ところが転写研究の本家本元と言える Chip-seq を single cell に適用する方法は存在しなかった。Atac-seq に似た方法で、転写因子が結合している部位にタグを付けて特定する方法も開発されているが、single cell レベルには至っていない。

今日紹介するコーネル大学らの論文は、転写因子が結合している部位のシトシンをデアミナーゼでウラシルに変換することで、タグ付けよりはるかに効率の高い標識を行う方法を開発し、これを Atac-seq と組み合わせると、single cell レベルで特定の転写因子の結合している配列をゲノムワイドに特定できることを示した研究で、6月4日 Cell にオンライン掲載された。タイトルは「Single-cell mapping of regulatory DNA-protein interactions(転写調節でのDNAとタンパク質の相互作用を single cell レベルでマッピングする)」だ。

方法を概説すると以下のようになる。調べたい転写因子に対する抗体をDNAデアミナーゼと結合させた分子を固定した細胞内に浸透させる。これによりデアミナーゼが転写因子結合部位特異的に働くことで、転写因子が結合している配列の近くのシトシンがウラシル化される。こうして変化させたゲノムの配列を、正常配列と比べて、転写因子が結合している部位を特定することができる。

この方法がうまく働くか、まず細胞株を用いてGATA1や染色体の3次元構造形成に重要なCTCF分子の結合サイトを例に調べている。そして、この方法を用いると、クロマチンが拓いた部位だけではなく、クロマチンが閉じた部位でも、特定の分子が集まっている部位を特定できることを明らかにしている。

また少数の細胞でこれまで開発された Cut & RUN などと比較し、デアミナーゼ法では10個から5000個までの細胞数で、ほとんど特異的検出効率が劣化することなく使えること、一方 CUT & RUN では5000個でも検出感度はデアミナーゼ法に劣ることを確認している。

次がいよいよ single cell レベルへの応用だが、この場合クロマチンの開いた部位を検出する Atac-seq を組み合わせるので、基本的には開いた部位についてのみの解析になる。

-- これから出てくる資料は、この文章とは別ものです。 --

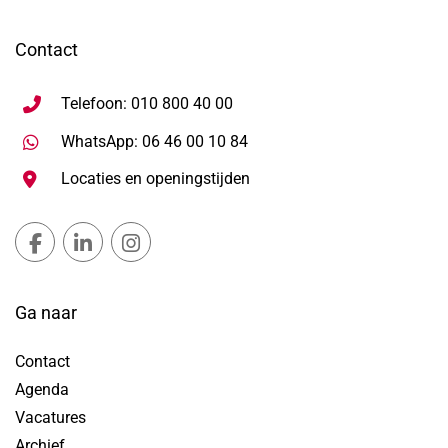
Contact
Telefoon: 010 800 40 00
Stuur WhatsApp bericht, ope
WhatsApp: 06 46 00 10 84
Locaties en openingstijden
Gemeente Lansingerland Facebook, opent in nieuw ta
Gemeente Lansingerland LinkedIn, opent in nie
Gemeente Lansingerland Instagram, open
Ga naar
Contact
Agenda
Vacatures
Archief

実際には、転写因子部位をデアミネーションした上で、Atac-seq で細胞を展開し、その上に核酸がウラシルに変換された場所の違いをマップすることになる。この結果、例えばGATA1結合部位は骨髄性白血病細胞特異的にラベルされ、B細胞株ではラベルが少ないことが single cell level でわかる。

次に、細胞株ではなく様々な細胞を含むヒト末梢血細胞で調べ、例えばCD8T細胞の染色体3次元マッピングでゲノムが折りたたまれる場所に一致してCTCFが結合することが示される。さらに、DNAメチル化に変化によりクロマチン構造が変化する突然変異を持った細胞が混じった末梢血では、CTCF結合様態で変異細胞ではゲノムの区域化がずれて、転写が大きく変化することも single cell level で示している。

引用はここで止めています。